ダージリンを選ぶときに、ある程度助けになる概念に品種があります。

ご存知のとおり、紅茶、緑茶、烏龍茶(青茶)などは、すべて同じチャの樹からつくられる飲料ですが、チャの樹は、大きく分けて中国種(小葉種・カメリアシネンシス)とアッサム種(大葉種・カメリア・アッサミア)のふたつがあります。(これにカンボッド種=中葉種を加える説もあります。)
ダージリンの場合、中国種、アッサム種のほかに「クローナル」というものが多く見受けられます。クローナルは従来、「アッサム種と中国種の交配種」と説明されてきました。しかし正確にはクローナルは「クローニングされた茶樹」と説明されるべきでしょう。同じ遺伝子を持つ茶樹を畑一面に挿し木等により増やしたものであれば、交配種でなくてもクローナルです。交配種はハイブリッドであり、先のアッサム種と中国種の交配種のクローナルは、ハイブリッド・クローナルと呼ばれるのが厳密な呼称ではないかと思います。

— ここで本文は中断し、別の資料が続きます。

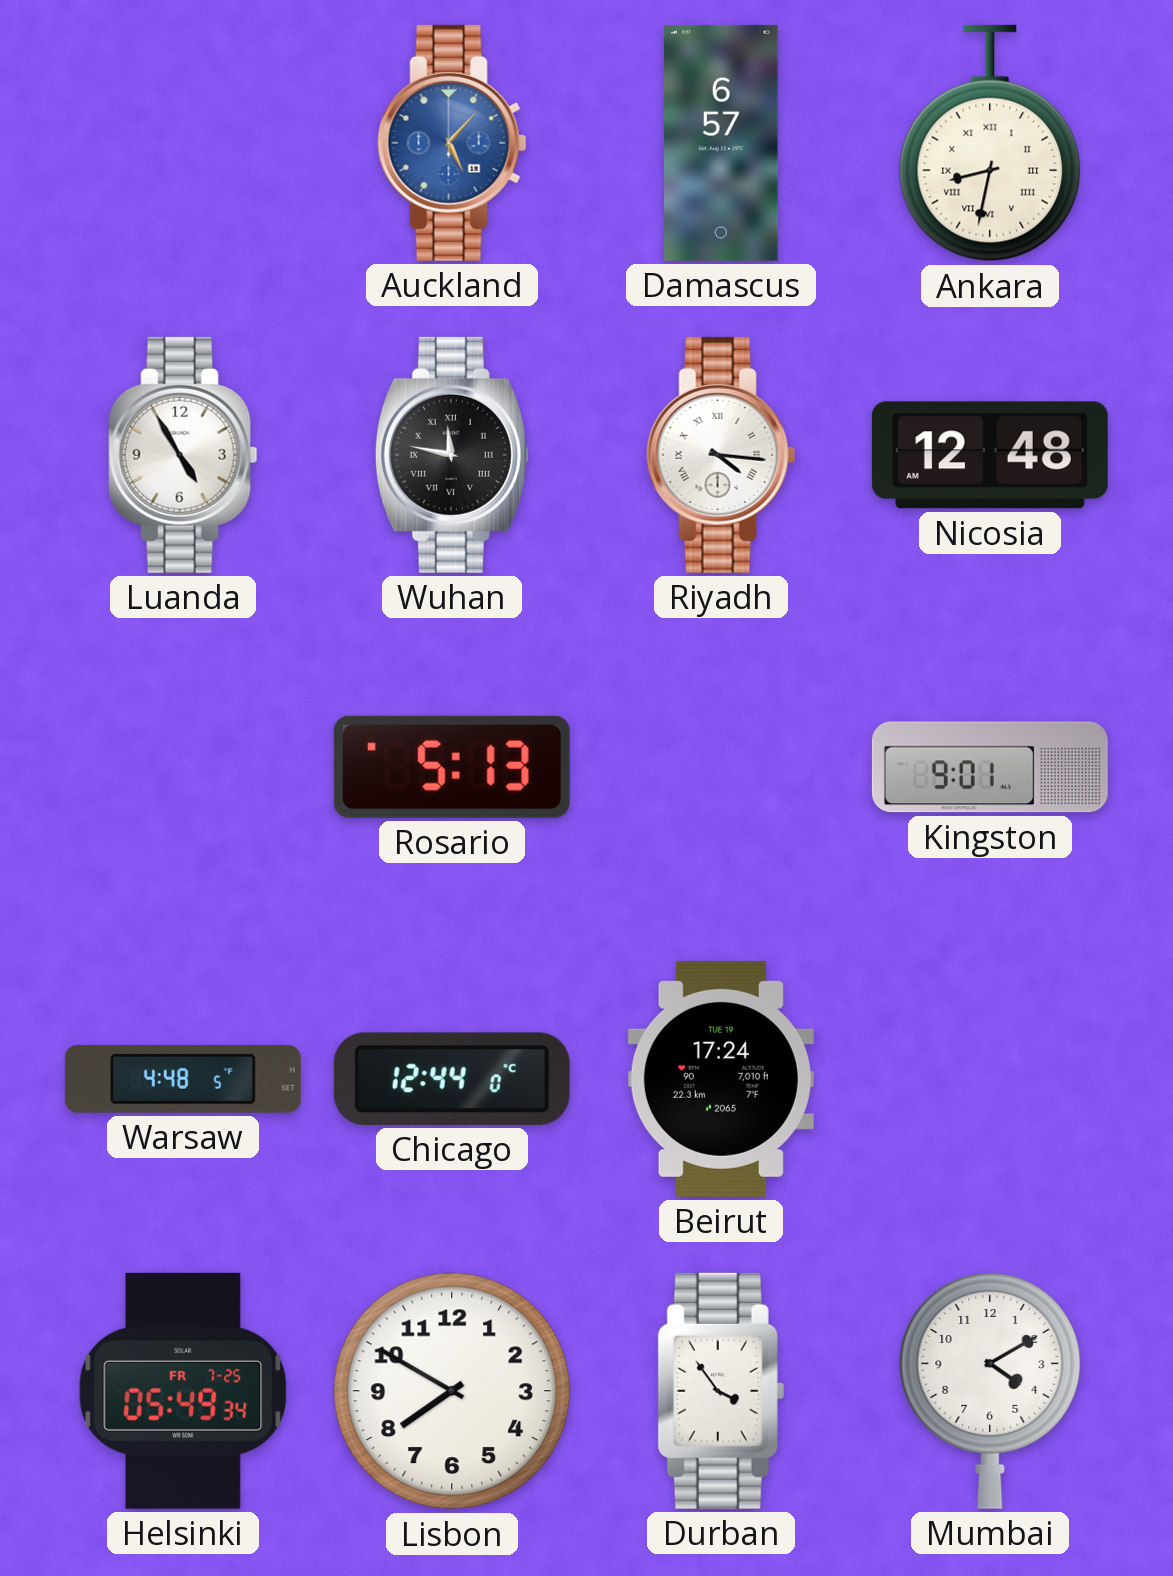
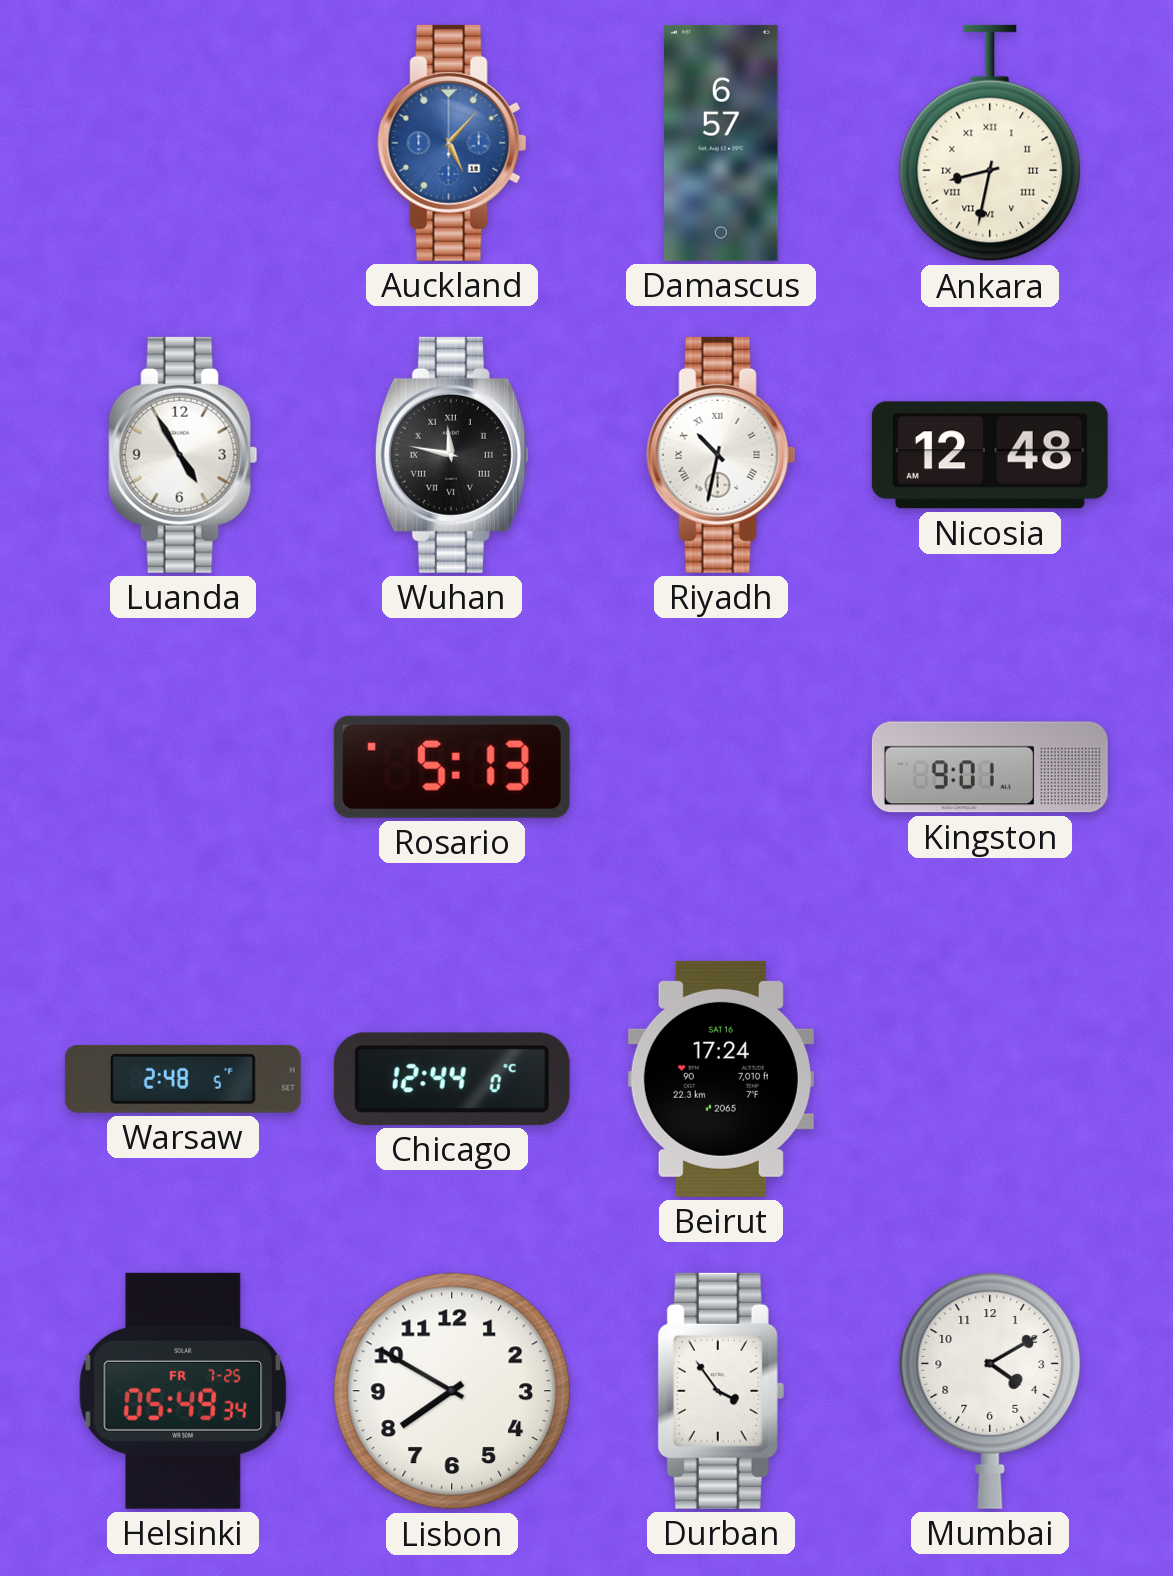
Riyadh: 4:16 -> 10:32
Warsaw: 4:48 -> 2:48
Beirut date: TUE 19 -> SAT 16
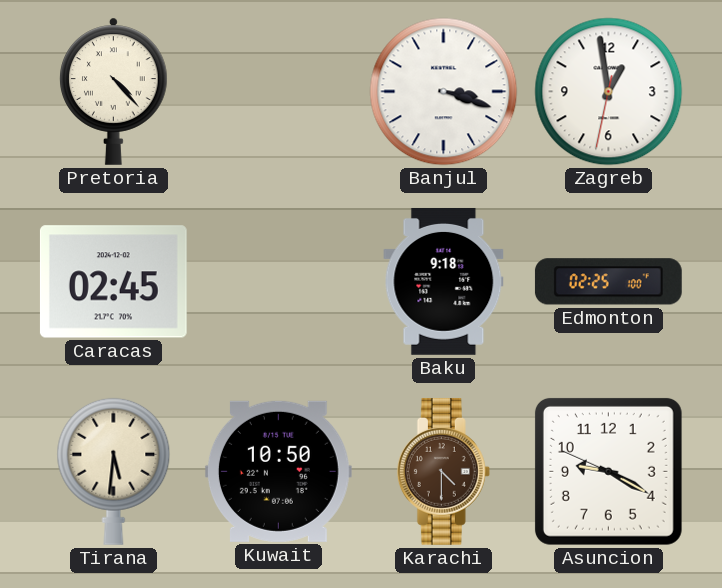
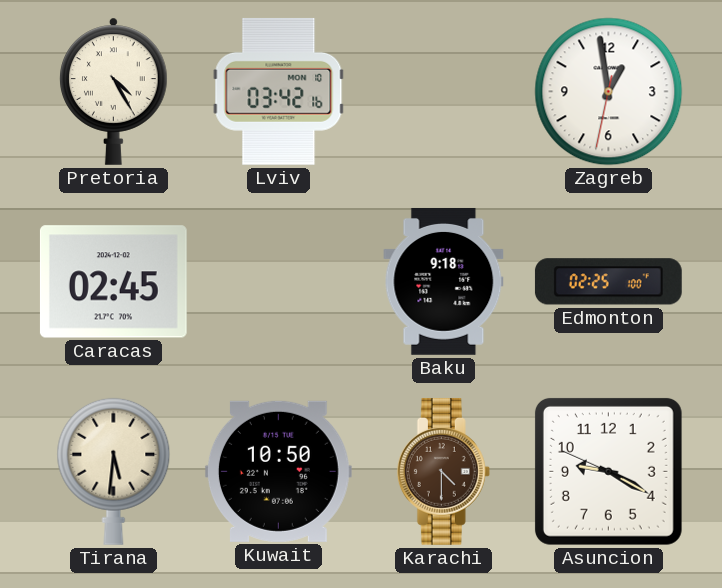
Pretoria: 4:23 -> 4:25
Lviv: none -> 03:42
Banjul: 3:18 -> none
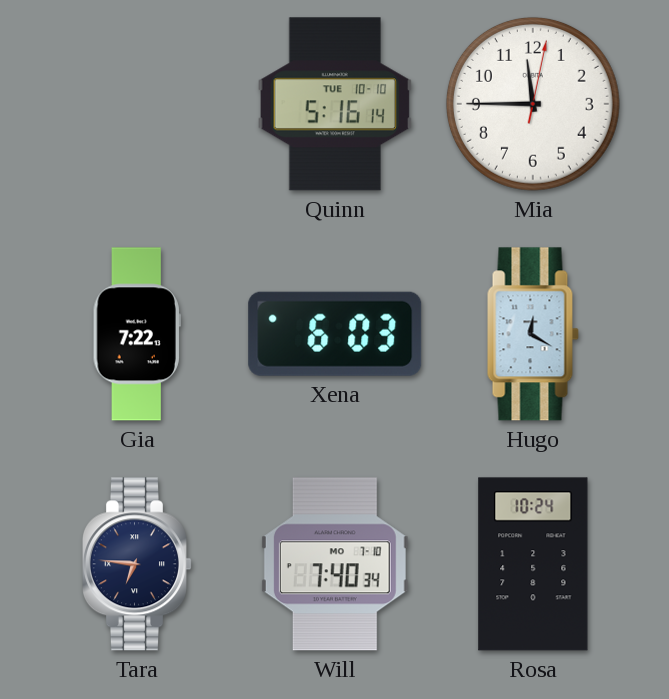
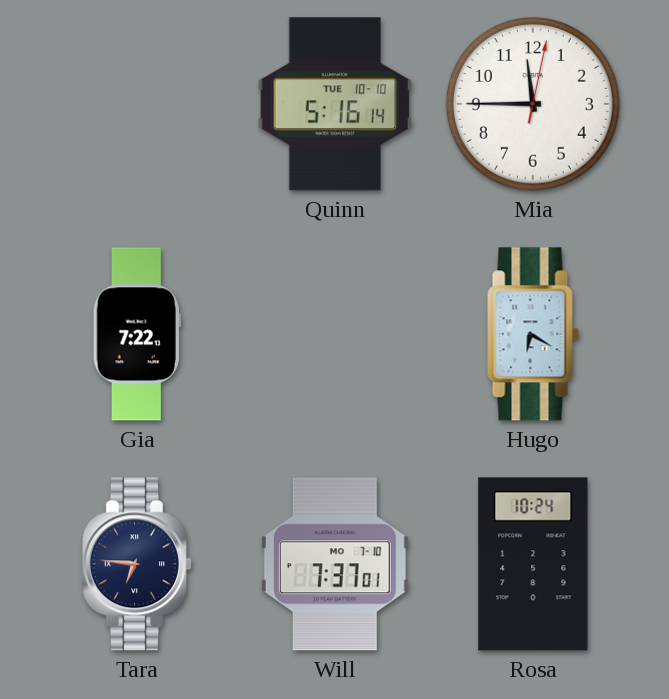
Xena: 6:03 -> none
Hugo: 12:20 -> 6:20
Will: 7:40 -> 7:37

ゴパルダーラ農園やグームティ農園など、中国種(ピュア・チャイナ)をクローニングして出来たいわば第二世代のクローナルが存在する今、チャイナ・クローナル、ハイブリッド・クローナルと分けて呼ぶのがよいように思いますが、産地でもそうした分類は行われておらず、そのクローンの由来を農園に確認してみないと、そのクローナルがチャイナクローンであるのか、ハイブリッドクローンであるのかは分からないのが現状です。(飲めば分かる人にはわかりますが。)

また同じハイブリッドクローンでも、品種によって、中国種の特性を強く持っているものもあれば、アッサム種の特性を強く持っているものもあります。とはいえ、ハイブリッドクローナルといえば、8割方はシトラス、ライチ、パッションフルーツなどのフルーティーな香気を湛えたものだと言って間違いないでしょう。

ですからフルーティーで滑らかな味わいのダージリンがお好きならクローナル、ある程度渋みがあって、フラワリー、あるいはマスカテルの香気があるものがお好きなら中国種(ピュア・チャイナ)を探すのがオススメです。

ジークレフでは、ダージリンは中国種を中心に買い付けています。今期のファーストフラッシュはどうなるか未定ですが、少なくとも1ラインは中国種になることでしょう。

2016.3.19追記:ここに記載しているハイブリッドクローン云々の記載ですが、その後ダージリンでは、ほとんどハイブリッドクローン(交配種)は実用化されておらず、ほとんどが中国種由来の選抜種のクローンであることがわかりました。このエントリの当時、日本ではハイブリッドとクローンという用語が非常にしばしば混同して用いられており、このエントリはそれに整理をつけようとして記述したものだったのですが、実際にはダージリンの現地では、日本で思われていたようなハイブリッドクローン(交配種)自体、ほぼなかったという状況でした。なおハイブリッドクローン(交配種)は、2016年現在ではインドでも実用化、商品化されていますが、ダージリンでは相変わらず見かけません。